In North Carolina, where one in nine workers can’t find a job, there’s a county where the tough times haven’t been all that bad.
In fact, unemployment is well below the state average, relatively few homes are falling into foreclosure and people are still flocking to restaurants and spending money at stores.
The Teflon economy of Orange County is unique to the state but not the U.S.
The United States is dotted with places that appear to be islands of relative prosperity in the sea of recessionary woes.
A common trait among these counties: At least 15 per cent of the work force is employed by the government, according to an Associated Press analysis.
In Orange County, it’s the University of North Carolina, the nation’s oldest public university and, in good times or bad, a job-creating machine. Elsewhere, it’s military bases, state capitals, universities and other government institutions.
The Associated Press’s Economic Stress Index, which factors in unemployment, foreclosures and bankruptcies to calculate a score that measures the relative impact of the recession, shows that about 300 of the nation’s 3,000 counties are being sheltered from the economic storm by large numbers of workers who get paychecks from federal, state or local governments.
The analysis, which assigns each county a score from 1 to 100 with higher numbers reflecting the greatest stress from the recession, also suggests the locales are in a strong position to weather likely cuts in government spending.
The Associated Press found that for every 5 point drop in the percentage of government workers a county has, there was a corresponding 1 point rise in the county’s Economic Stress score.
In Riley County, Kan., the military and Kansas State University dominate the work force. Leon County, Fla., where Tallahassee is, relies on state government. And in Los Alamos, N.M., it’s a national laboratory.
In Orange County, which also includes part of the Research Triangle, 25 per cent of the jobs are government funded, according to Census Bureau data.
Its latest Stress Score: 6.63. In neighbouring Alamance County, by comparison, 1 in 20 jobs are government funded. Its Stress Score: 12.92.
The University of North Carolina has 12,000 employees. On top of that, tens of thousands more people — students, researchers, patients at the university’s hospital and sports fans — pass through campus and spend money. In March, as the rest of the country was hitting the bottom of the recession, Orange County was cheering the school’s basketball team on to a national championship.
The team’s run “brought us tens of millions in new purchasing over the last month and a half,” said Aaron Nelson, president of the Chapel Hill-Carrboro Chamber of Commerce.
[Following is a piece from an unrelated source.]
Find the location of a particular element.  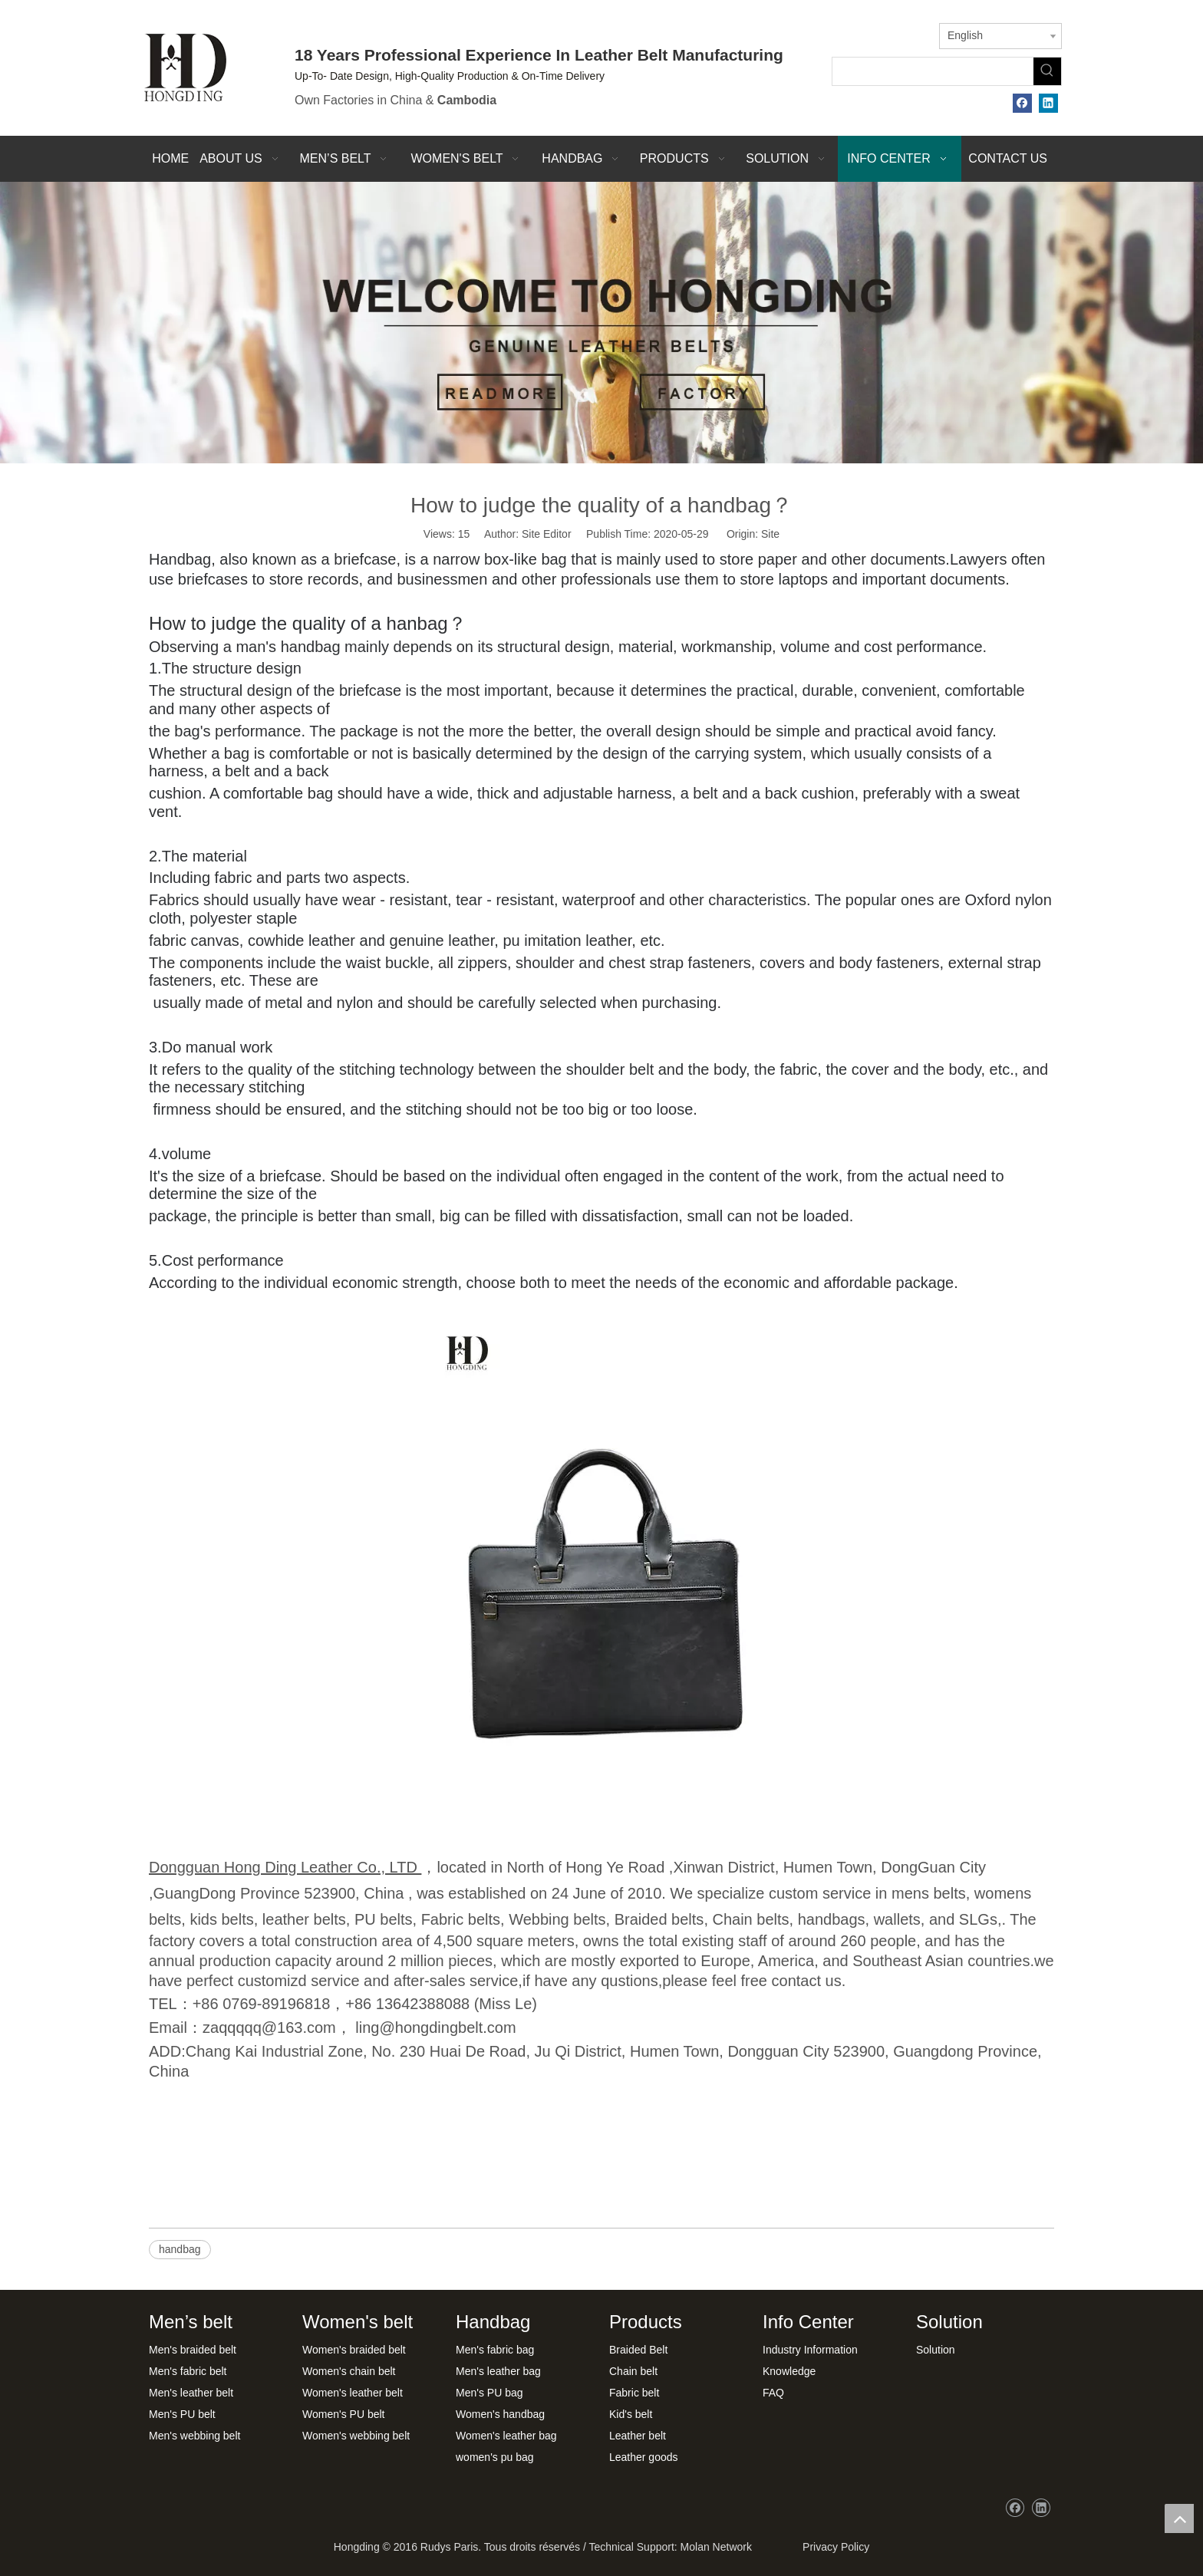

Women's webbing belt is located at coordinates (356, 2435).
“Every game we go further into a tournament is another evening of absolutely full bars and restaurants.”
The university’s work force alone is paid US$1.2 billion a year in salary and benefits, an average of US$100,000 each.
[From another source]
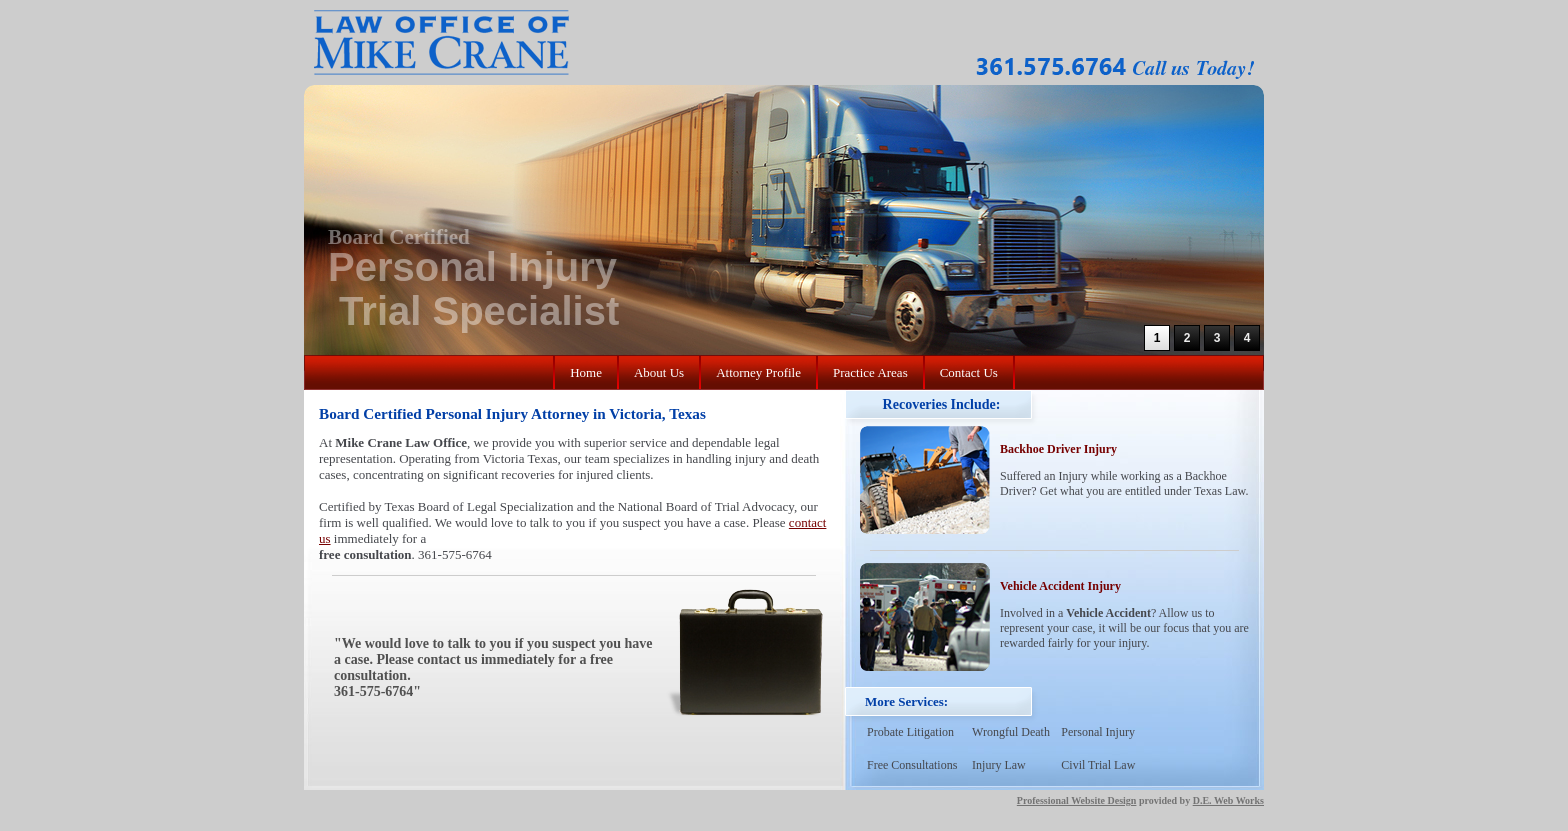  What do you see at coordinates (1077, 800) in the screenshot?
I see `Professional Website Design` at bounding box center [1077, 800].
The state is facing a budget deficit of up to US$4 billion and has told workers to take 10 hours of unpaid time off this year to save money.
“In good economic times, a 3 per cent pay increase for state employees is like recruiting a new employer with a $50 million payroll,” Nelson said.
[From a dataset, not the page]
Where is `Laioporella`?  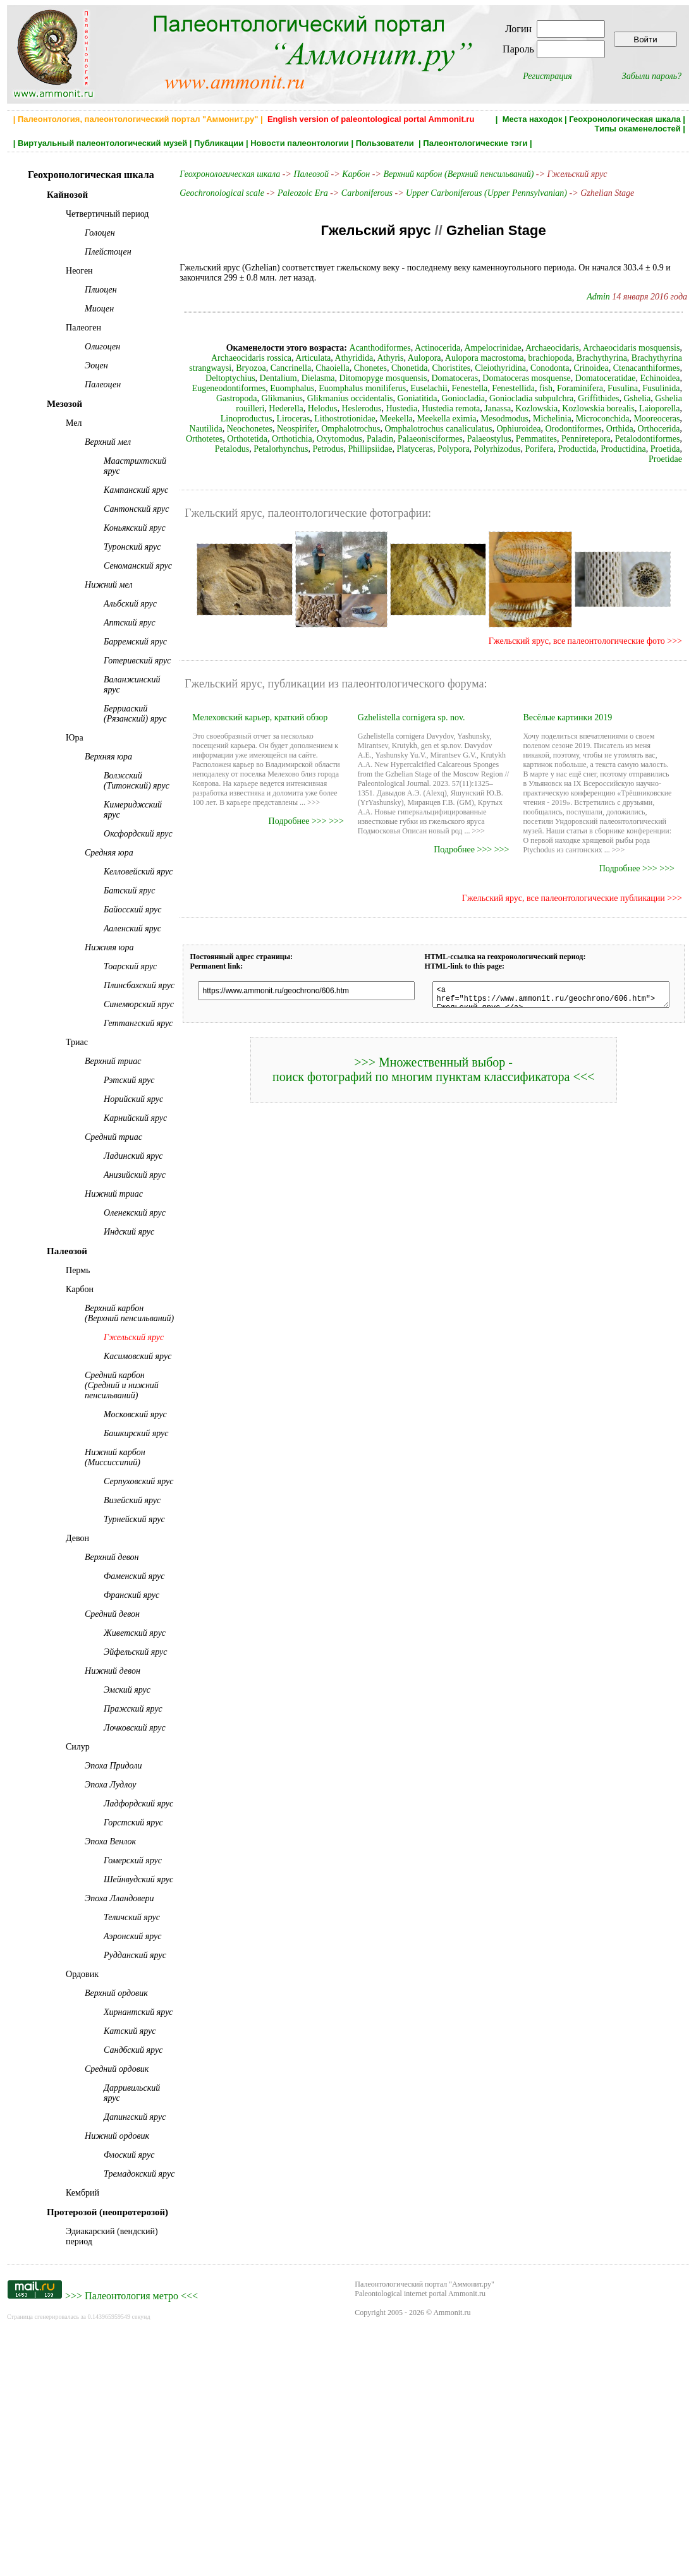
Laioporella is located at coordinates (470, 408).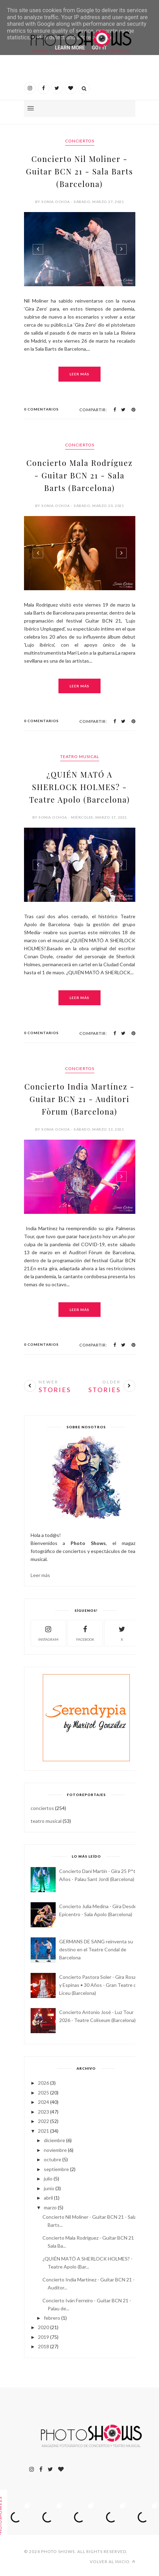 This screenshot has width=159, height=2576. Describe the element at coordinates (56, 2169) in the screenshot. I see `septiembre` at that location.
There are limits to government-financed job security — the good times are never quite as good because a boom doesn’t inflate government pay the way it can wages in the private sector.
And when tax revenue drops, bad times can affect government employees — states from California to Maryland have plans to furlough workers and cut pay this year.
Nelson also points out that government institutions typically don’t pay property taxes.
And big government employers are subject to abrupt change that may have nothing to do with the broader economy.
Riley County endured several years of unexpected pain when the U.S. Army moved thousands of soldiers from Ft. Riley to Germany in the mid-1990s.
But even if governments take the drastic step of cutting jobs, it’s usually not on the scale now common among big corporations and small, locally owned shops.
It’s often just too tough to lay workers off “because of the unions, because of the civil service protection,” said economist Suzanne O’Keefe at Sacramento State University.
At the University of Illinois, for example, the last sizable round of layoffs came in 2003.
Only 44 people lost their jobs — about one half of 1 per cent of the Champaign County school’s 8,700 workers.
The county in March had a Stress Score of 7.92, one of the lowest in the state where the unemployment rate is approaching 10 per cent.
More than 18 per cent of the county’s jobs are government funded.
University of Illinois economist J. Fred Giertz has lived in that protective bubble for nearly 30 years, raising two children and building a career.
The recession that was cranking up when Giertz came to the campus in eastern Illinois’ corn country in 1980— widely remembered for gutting the Rust Belt — left Champaign, Urbana and other Illinois towns with heavy government employment relatively untouched, Giertz said.
“But the other places — Decatur, Danville, Rockford — were really devastated,” he said, referring to manufacturing towns that have never fully recovered.
In Los Alamos County, N.M., home to the Department of Energy’s Los Alamos National Laboratory, more than 30 per cent of the work force is employed by government, well above the national average of about 8 per cent.
Many more people work in private-sector jobs related to the weapons lab, and local unemployment hovers around 3 per cent.
The local Stress Score is 3.23, seventh lowest among the country’s more than 3,000 counties.